Plenty of highlights...
Six years ago, Sting - a bona fide rock legend with a reputation for egomania - made a surprising but shrewd move, giving up headliner status to play warm-up sets for the Grateful Dead on a tour of packed stadiums.
Over the weekend, the Valley played host to a near reunion of that historic double bill with concerts by Sting and Ratdog - former Dead guitarist Bob Weir's outfit. Now as then, the result was a striking contrast in styles.
Looking relaxed and confident in front of a sellout audience Sunday at the Mesa Amphitheatre, Sting rolled through nearly two hours of crowd-pleasing music with his top-notch touring band. Performing almost every song from his latest album, 'Brand New Day', he still had time for a thorough review of his solo hits, along with a few old favorites from his days with the Police.
There were plenty of highlights on this Halloween night, including a good-humoured rendition of the vampire ballad 'Moon Over Bourbon Street': Sting donned a silly hat with floppy dog ears and did his best vocal impression of Louis Armstrong (or was it Tom Waits?).
The set aimed to please. While the fans took a while to get warmed up, they went wild (well, almost) for tunes such as 'Every Little Thing She Does Is Magic' and 'Englishman in New York'. When Sting opened his second encore with a bittersweet acoustic version of 'Message in a Bottle', they couldn't resist singing along.
The only thing missing was the element of surprise. For instance, 1996's 'Mercury Falling' - an artistic success but a commercial disappointment - was the only solo album not represented. Just the hits, man.
Just the hits.
Sting's talented band displayed practiced professionalism but precious little spontaneity - an energetic rendition of 'When the World Is Running Down You Make the Best of What's Still Around' sounded remarkably similar to the version on the 1986 live album 'Bring on the Night'.
From Sting's charming storytelling to the climactic first ''encore'' of 'If I Ever Lose My Faith in You' and 'Every Breath You Take', every moment seemed premeditated.
Amusingly, the backup singers - three sexy young women, natch - were honors graduates of backup singer finishing school, running through standardized girl group moves that haven't changed since the '50s.
On the other hand, Ratdog's concert Friday night was every bit as polished without being slick. Performing for a much smaller (but far more frenzied) crowd at Phoenix's Celebrity Theatre, Bob Weir's six-piece band offered no light show, no choreography, no practiced patter - just great music.

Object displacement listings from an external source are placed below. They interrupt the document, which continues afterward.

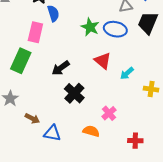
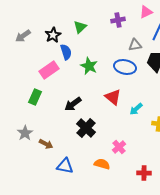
green star: (90, 27) -> (89, 66), moved
pink rectangle: (35, 32) -> (49, 70), turned 42
green rectangle: (21, 61) -> (35, 97), size x0.7
brown arrow: (32, 118) -> (46, 144), moved

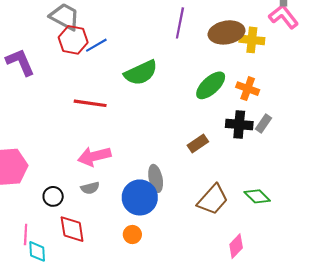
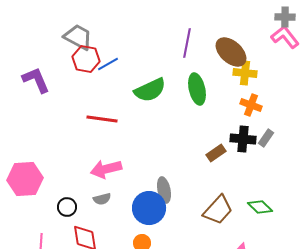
brown ellipse: (226, 32) -> (231, 52), turned 52
yellow cross: (252, 40) -> (245, 73), moved
green ellipse: (211, 85) -> (197, 89), moved, turned -60
brown rectangle: (198, 144) -> (216, 153), moved

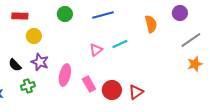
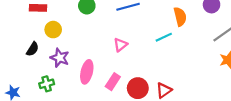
cyan line: (120, 44) -> (164, 37), moved
black semicircle: (15, 65) -> (33, 49), moved, turned -104
pink rectangle: (89, 84) -> (113, 82), turned 63

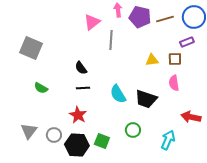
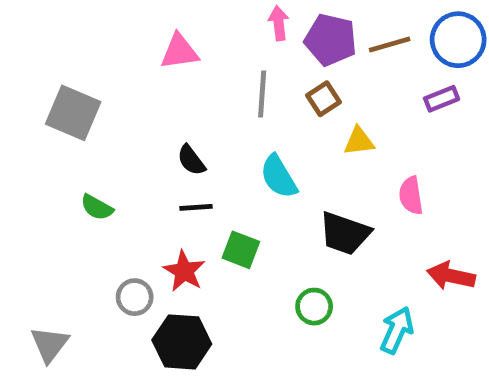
pink triangle: (92, 22) -> (179, 51), moved, turned 30
brown square: (175, 59) -> (324, 99), moved, turned -32
cyan semicircle: (118, 94) -> (279, 177), moved
gray triangle: (29, 131) -> (50, 344), moved
gray circle: (54, 135) -> (135, 297), moved
green square: (102, 141) -> (241, 250), moved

Mixing new tunes in with the Grateful Dead numbers, Ratdog showed a personality all its own. Many of the players come from the jazz world, and their dynamic improvisations and uncanny chemistry worked magic.
The adrenalized fans who sang along with every Dead song would surely disagree, but what the band was playing was almost irrelevant. Weir's songwriting is undistinctive, but the performers he has enlisted make it shine. Bassist Rob Wasserman, sax man Dave Ellis, keyboard player Jeff Chimenti, guitarist Mark Karan and drummer Jay Lane all displayed tremendous skill and creativity - but also restraint. Instead of showing off their individual virtuosity, they concentrated on creating a magnificent whole.

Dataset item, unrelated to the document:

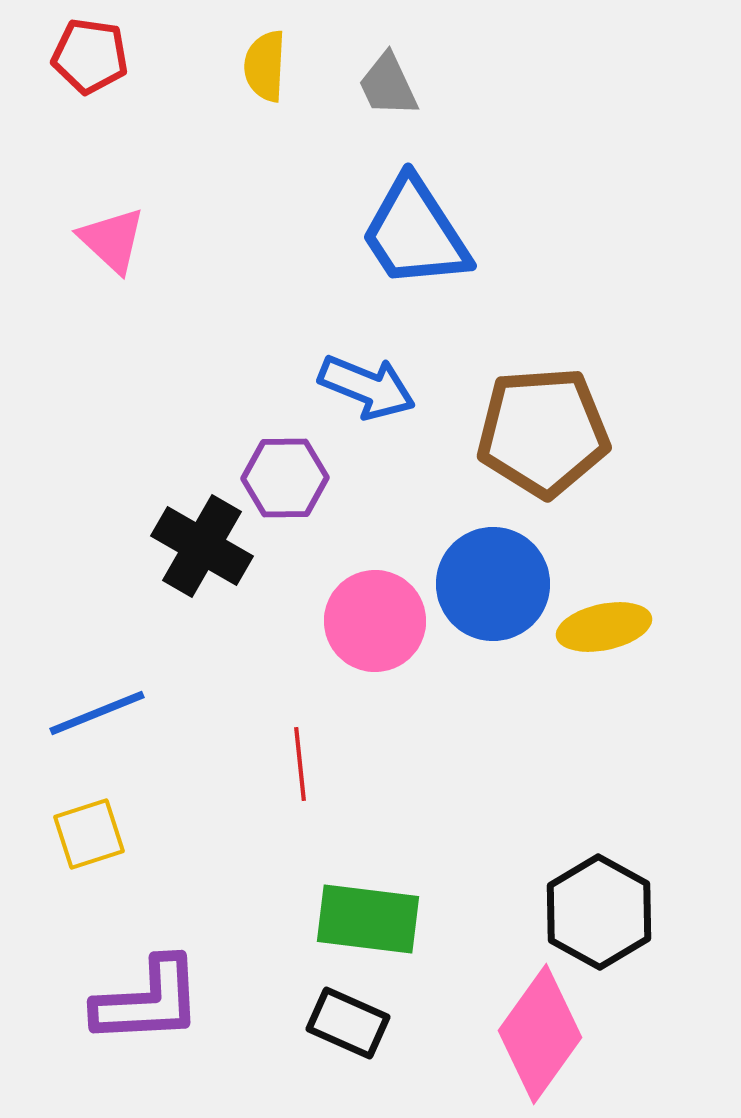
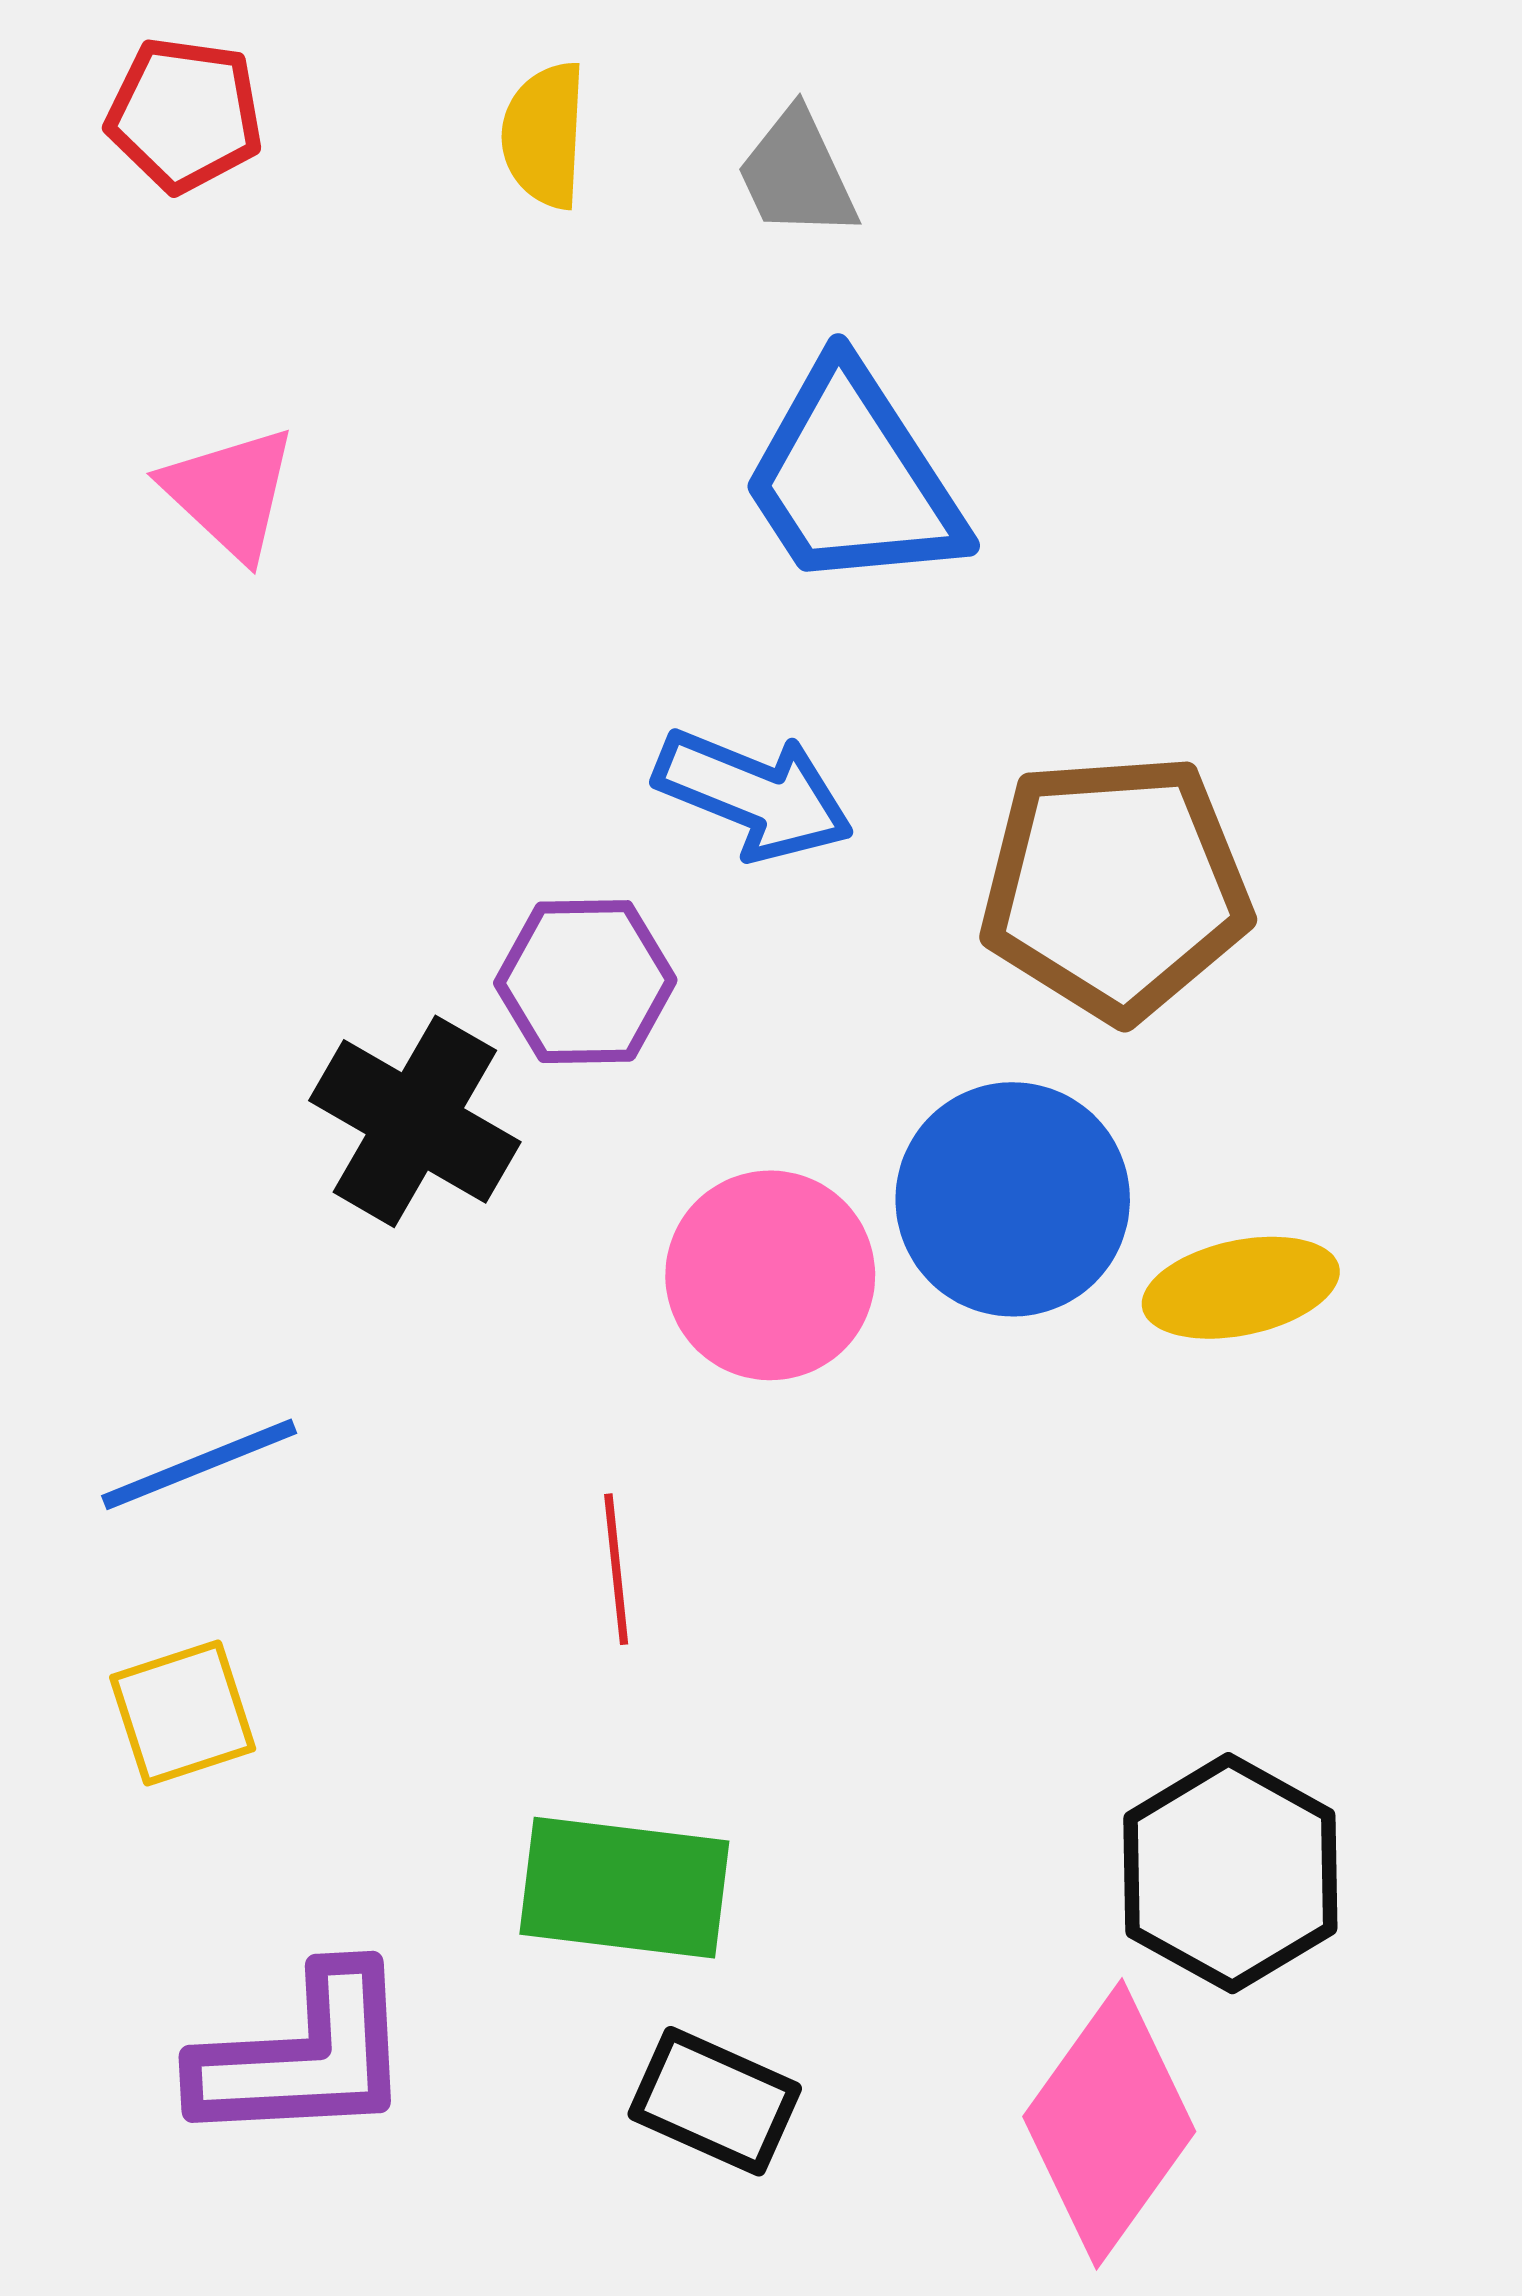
green rectangle: (368, 919) -> (624, 1888), moved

In fact, though it borders on blasphemy to say so, Ratdog was more impressive and more exciting in concert than the Grateful Dead, though the venue - an intimate theater instead of a football stadium - certainly made a difference.
In a recent 'Behind the Music' special on the cable music channel VH1, Sting remarked, ''What works for me in art is benevolent dictatorship,'' and there's no doubt this philosophy has served him well. When it comes to live performance, however, Ratdog offers a powerful argument for democracy.